By Myrna M. Velasco
Energy Secretary Alfonso G. Cusi has sought the imprimatur of the Cabinet for the amendments the Downstream Oil Deregulation Act to force “reluctant” oil firms to make their weekly oil price adjustments transparent.
“We discussed that in the Cabinet and proposed to review the Oil Deregulation Law because we need to have more transparency and really know how to price it,” the energy chief said.
Energy officials have indicated that when the oil companies were served with show-cause orders (SCOs) to explain their lower-than-expected rollbacks last September 30, the responses given by the industry had been more of “hazy assertions” that since it is a deregulated market, they are not bound to provide specific details relative to their products’ pricing.
Nevertheless, Energy Undersecretary Felix William Fuentebella emphasized that they are reviewing their next legal steps on the SCOs – especially with respect to the fuel price unbundling cases that are pending with the Courts.

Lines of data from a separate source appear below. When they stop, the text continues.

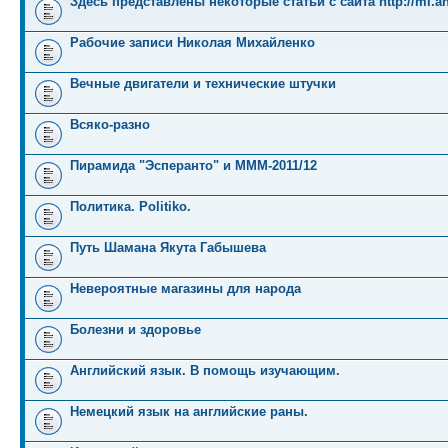
Здесь представлены некоторые статьи с сайта http://mi.an
Рабочие записи Николая Михайленко
Вечные двигатели и технические штучки
Всяко-разно
Пирамида "Эсперанто" и MMM-2011/12
Политика. Politiko.
Путь Шамана Якута Габышева
Невероятные магазины для народа
Болезни и здоровье
Английский язык. В помощь изучающим.
Немецкий язык на английские раны.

He confirmed though that the explanations of the oil companies were just regurgitation of the same arguments they already set forth in the cases on the legally questioned fuel cost unbundling policy.
Beyond the call for more transparent pricing, Cusi emphasized that the department will also be seeking explanation from the oil companies as to the wide variations of prices across jurisdictions – since this is a common question raised by many local government officials.
“There is a price difference. I want that price difference to be unbundled. If I cannot unbundle the whole of the price, I want to unbundle the difference,” Cusi said.
On the proposed modifications in Republic Act 8479 or the oil deregulation law, the energy chief stipulated “I believe that the Cabinet is with us because it is the interest of the people that is at stake.”
With the dictum of market deregulation or liberalization in the downstream petroleum sector, the oil companies had already grown most comfortable of just providing general assertions as to the cost-drivers of their weekly cost movements at the pumps.
The industry players are also hiding under the “cloak of confidentiality” when asked on general details of international price swings – with them noting that their subscriptions with the Mean of Platts Singapore (MOPS) are covered with non-disclosure agreements.
And given their uniform price adjustments on a weekly basis which they just simply attribute to “market forces”, the consumers and even the media are helpless when it comes to extracting further information from them – aside from them just shoving the usual advisories of price adjustments.